## ACTIVITY:
The answer is the full set of records, given again exactly and without images.
(RECORDS FOR THE EXERCISE Opens)
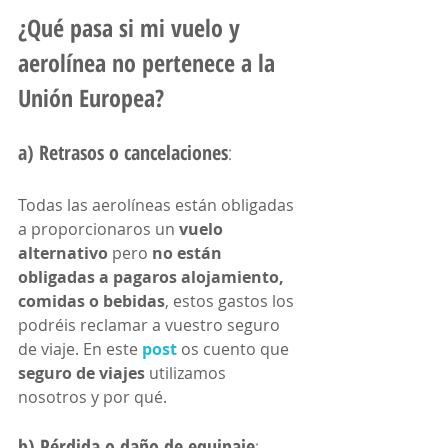
¿Qué pasa si mi vuelo y 
aerolínea no pertenece a la 
Unión Europea?
a) Retrasos o cancelaciones
: 
Todas las aerolíneas están obligadas 
a proporcionaros un 
vuelo 
alternativo
 pero 
no están 
obligadas a pagaros alojamiento, 
comidas o bebidas
, estos gastos los 
podréis reclamar a vuestro seguro 
de viaje. En este 
post
 os cuento que 
seguro de viajes 
utilizamos 
nosotros y por qué.
b) Pérdida o daño de equipaje
: 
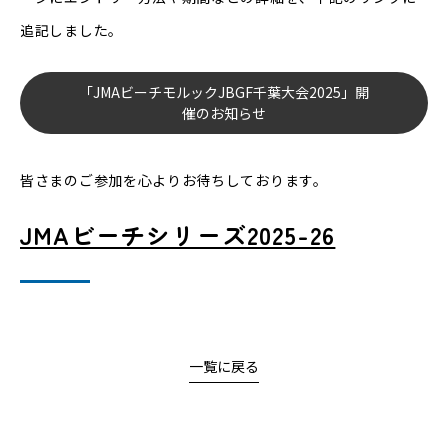
追記しました。
「JMAビーチモルックJBGF千葉大会2025」開
催のお知らせ
皆さまのご参加を心よりお待ちしております。
JMAビーチシリーズ2025-26
一覧に戻る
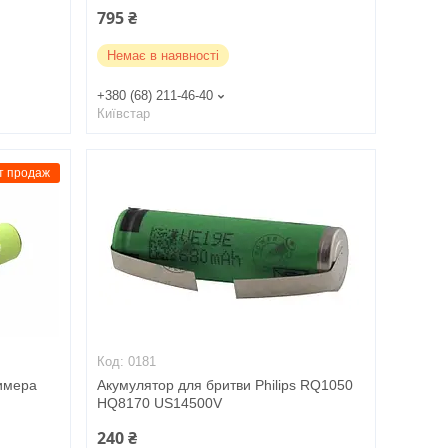
795 ₴
Немає в наявності
+380 (68) 211-46-40
Київстар
т продаж
0181
имера
Акумулятор для бритви Philips RQ1050
HQ8170 US14500V
240 ₴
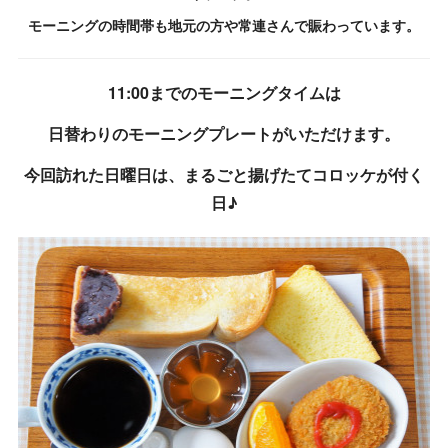
モーニングの時間帯も地元の方や常連さんで賑わっています。
11:00までのモーニングタイムは
日替わりのモーニングプレートがいただけます。
今回訪れた日曜日は、まるごと揚げたてコロッケが付く
日♪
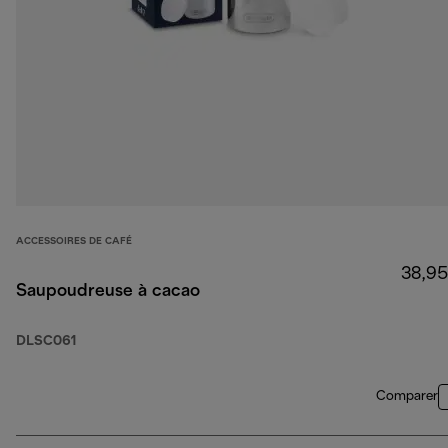
ACCESSOIRES DE CAFÉ
38,95
Saupoudreuse à cacao
DLSC061
Comparer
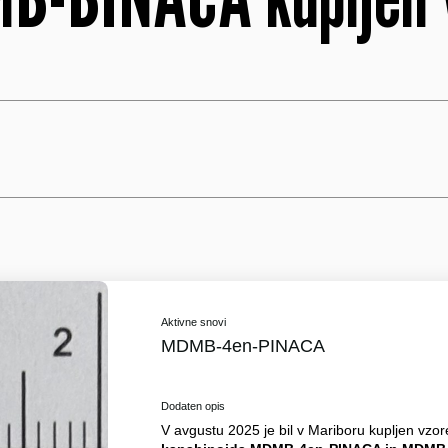
Aktivne snovi
MDMB-4en-PINACA
Dodaten opis
V avgustu 2025 je bil v Mariboru kupljen vzor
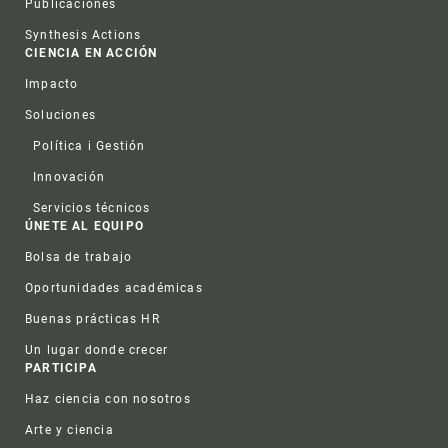
Publicaciones
Synthesis Actions
CIENCIA EN ACCIÓN
Impacto
Soluciones
Política i Gestión
Innovación
Servicios técnicos
ÚNETE AL EQUIPO
Bolsa de trabajo
Oportunidades académicas
Buenas prácticas HR
Un lugar donde crecer
PARTICIPA
Haz ciencia con nosotros
Arte y ciencia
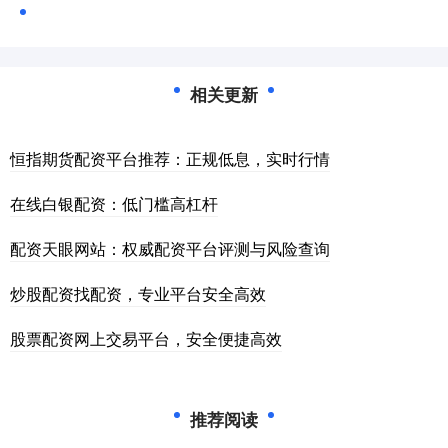
相关更新
恒指期货配资平台推荐：正规低息，实时行情
在线白银配资：低门槛高杠杆
配资天眼网站：权威配资平台评测与风险查询
炒股配资找配资，专业平台安全高效
股票配资网上交易平台，安全便捷高效
推荐阅读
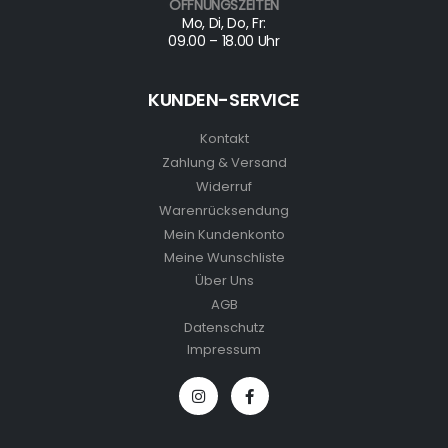
ÖFFNUNGSZEITEN
Mo, Di, Do, Fr:
09.00 – 18.00 Uhr
KUNDEN-SERVICE
Kontakt
Zahlung & Versand
Widerruf
Warenrücksendung
Mein Kundenkonto
Meine Wunschliste
Über Uns
AGB
Datenschutz
Impressum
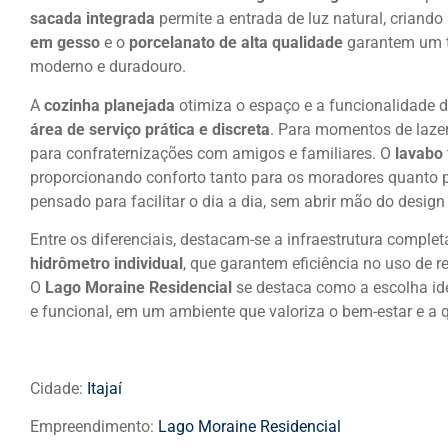
sacada integrada
permite a entrada de luz natural, criando
em gesso
e o
porcelanato de alta qualidade
garantem um t
moderno e duradouro.
A
cozinha planejada
otimiza o espaço e a funcionalidade
área de serviço prática e discreta
. Para momentos de laze
para confraternizações com amigos e familiares. O
lavabo
proporcionando conforto tanto para os moradores quanto p
pensado para facilitar o dia a dia, sem abrir mão do design 
Entre os diferenciais, destacam-se a infraestrutura compl
hidrômetro individual
, que garantem eficiência no uso de 
O
Lago Moraine Residencial
se destaca como a escolha id
e funcional, em um ambiente que valoriza o bem-estar e a q
Cidade:
Itajaí
Empreendimento:
Lago Moraine Residencial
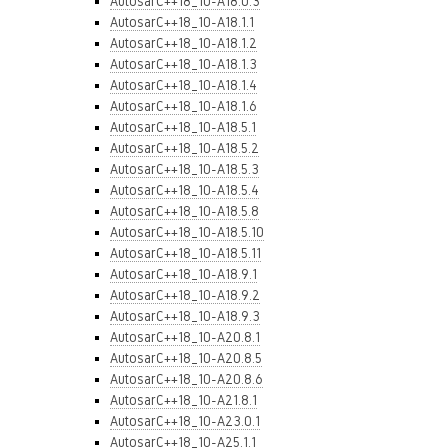
AutosarC++18_10-A18.0.3
AutosarC++18_10-A18.1.1
AutosarC++18_10-A18.1.2
AutosarC++18_10-A18.1.3
AutosarC++18_10-A18.1.4
AutosarC++18_10-A18.1.6
AutosarC++18_10-A18.5.1
AutosarC++18_10-A18.5.2
AutosarC++18_10-A18.5.3
AutosarC++18_10-A18.5.4
AutosarC++18_10-A18.5.8
AutosarC++18_10-A18.5.10
AutosarC++18_10-A18.5.11
AutosarC++18_10-A18.9.1
AutosarC++18_10-A18.9.2
AutosarC++18_10-A18.9.3
AutosarC++18_10-A20.8.1
AutosarC++18_10-A20.8.5
AutosarC++18_10-A20.8.6
AutosarC++18_10-A21.8.1
AutosarC++18_10-A23.0.1
AutosarC++18_10-A25.1.1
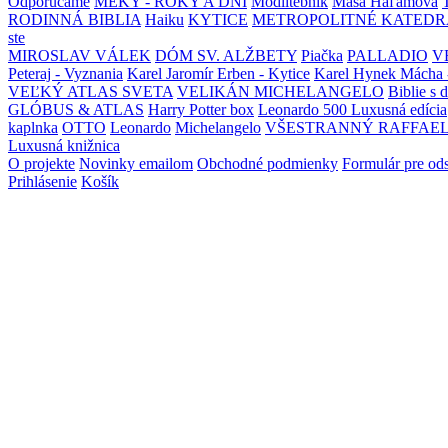
Odporúčame
MEKY - ROKY A DNI
Modlitebník
Maša Haľamová
RODINNÁ BIBLIA
Haiku
KYTICE
METROPOLITNÉ KATEDR
ste
MIROSLAV VÁLEK
DÓM SV. ALŽBETY
Piačka
PALLADIO
V
Peteraj - Vyznania
Karel Jaromír Erben - Kytice
Karel Hynek Mácha 
VEĽKÝ ATLAS SVETA
VELIKÁN MICHELANGELO
Biblie s 
GLÓBUS & ATLAS
Harry Potter box
Leonardo 500 Luxusná edícia
kaplnka
OTTO
Leonardo
Michelangelo
VŠESTRANNÝ RAFFAE
Luxusná knižnica
O projekte
Novinky emailom
Obchodné podmienky
Formulár pre od
Prihlásenie
Košík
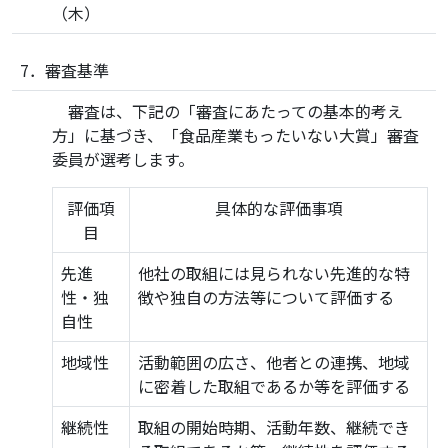
（木）
7．審査基準
審査は、下記の「審査にあたっての基本的考え
方」に基づき、「食品産業もったいない大賞」審査
委員が選考します。
評価項
具体的な評価事項
目
先進
他社の取組には見られない先進的な特
性・独
徴や独自の方法等について評価する
自性
地域性
活動範囲の広さ、他者との連携、地域
に密着した取組であるか等を評価する
継続性
取組の開始時期、活動年数、継続でき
(RECORDS FOR THE EXERCISE Closes)
## PROBLEM SOLUTION:
¿Qué pasa si mi vuelo y 
aerolínea no pertenece a la 
Unión Europea?
a) Retrasos o cancelaciones
: 
Todas las aerolíneas están obligadas 
a proporcionaros un 
vuelo 
alternativo
 pero 
no están 
obligadas a pagaros alojamiento, 
comidas o bebidas
, estos gastos los 
podréis reclamar a vuestro seguro 
de viaje. En este 
post
 os cuento que 
seguro de viajes 
utilizamos 
nosotros y por qué.
b) Pérdida o daño de equipaje
: 
追記しました。
「JMAビーチモルックJBGF千葉大会2025」開
催のお知らせ
皆さまのご参加を心よりお待ちしております。
JMAビーチシリーズ2025-26
一覧に戻る
795 ₴
Немає в наявності
+380 (68) 211-46-40
Київстар
т продаж
0181
имера
Акумулятор для бритви Philips RQ1050
HQ8170 US14500V
240 ₴
モーニングの時間帯も地元の方や常連さんで賑わっています。
11:00までのモーニングタイムは
日替わりのモーニングプレートがいただけます。
今回訪れた日曜日は、まるごと揚げたてコロッケが付く
日♪
ACCESSOIRES DE CAFÉ
38,95
Saupoudreuse à cacao
DLSC061
Comparer
Aktivne snovi
MDMB-4en-PINACA
Dodaten opis
V avgustu 2025 je bil v Mariboru kupljen vzor
Publicaciones
Synthesis Actions
CIENCIA EN ACCIÓN
Impacto
Soluciones
Política i Gestión
Innovación
Servicios técnicos
ÚNETE AL EQUIPO
Bolsa de trabajo
Oportunidades académicas
Buenas prácticas HR
Un lugar donde crecer
PARTICIPA
Haz ciencia con nosotros
Arte y ciencia
相关更新
恒指期货配资平台推荐：正规低息，实时行情
在线白银配资：低门槛高杠杆
配资天眼网站：权威配资平台评测与风险查询
炒股配资找配资，专业平台安全高效
股票配资网上交易平台，安全便捷高效
推荐阅读
ÖFFNUNGSZEITEN
Mo, Di, Do, Fr:
09.00 – 18.00 Uhr
KUNDEN-SERVICE
Kontakt
Zahlung & Versand
Widerruf
Warenrücksendung
Mein Kundenkonto
Meine Wunschliste
Über Uns
AGB
Datenschutz
Impressum
sacada integrada
permite a entrada de luz natural, criando
em gesso
e o
porcelanato de alta qualidade
garantem um t
moderno e duradouro.
A
cozinha planejada
otimiza o espaço e a funcionalidade
área de serviço prática e discreta
. Para momentos de laze
para confraternizações com amigos e familiares. O
lavabo
proporcionando conforto tanto para os moradores quanto p
pensado para facilitar o dia a dia, sem abrir mão do design 
Entre os diferenciais, destacam-se a infraestrutura compl
hidrômetro individual
, que garantem eficiência no uso de 
O
Lago Moraine Residencial
se destaca como a escolha id
e funcional, em um ambiente que valoriza o bem-estar e a q
Cidade:
Itajaí
Empreendimento:
Lago Moraine Residencial
AutosarC++18_10-A18.0.3
AutosarC++18_10-A18.1.1
AutosarC++18_10-A18.1.2
AutosarC++18_10-A18.1.3
AutosarC++18_10-A18.1.4
AutosarC++18_10-A18.1.6
AutosarC++18_10-A18.5.1
AutosarC++18_10-A18.5.2
AutosarC++18_10-A18.5.3
AutosarC++18_10-A18.5.4
AutosarC++18_10-A18.5.8
AutosarC++18_10-A18.5.10
AutosarC++18_10-A18.5.11
AutosarC++18_10-A18.9.1
AutosarC++18_10-A18.9.2
AutosarC++18_10-A18.9.3
AutosarC++18_10-A20.8.1
AutosarC++18_10-A20.8.5
AutosarC++18_10-A20.8.6
AutosarC++18_10-A21.8.1
AutosarC++18_10-A23.0.1
AutosarC++18_10-A25.1.1
Odporúčame
MEKY - ROKY A DNI
Modlitebník
Maša Haľamová
RODINNÁ BIBLIA
Haiku
KYTICE
METROPOLITNÉ KATEDR
ste
MIROSLAV VÁLEK
DÓM SV. ALŽBETY
Piačka
PALLADIO
V
Peteraj - Vyznania
Karel Jaromír Erben - Kytice
Karel Hynek Mácha 
VEĽKÝ ATLAS SVETA
VELIKÁN MICHELANGELO
Biblie s 
GLÓBUS & ATLAS
Harry Potter box
Leonardo 500 Luxusná edícia
kaplnka
OTTO
Leonardo
Michelangelo
VŠESTRANNÝ RAFFAE
Luxusná knižnica
O projekte
Novinky emailom
Obchodné podmienky
Formulár pre od
Prihlásenie
Košík
（木）
7．審査基準
審査は、下記の「審査にあたっての基本的考え
方」に基づき、「食品産業もったいない大賞」審査
委員が選考します。
評価項
具体的な評価事項
目
先進
他社の取組には見られない先進的な特
性・独
徴や独自の方法等について評価する
自性
地域性
活動範囲の広さ、他者との連携、地域
に密着した取組であるか等を評価する
継続性
取組の開始時期、活動年数、継続でき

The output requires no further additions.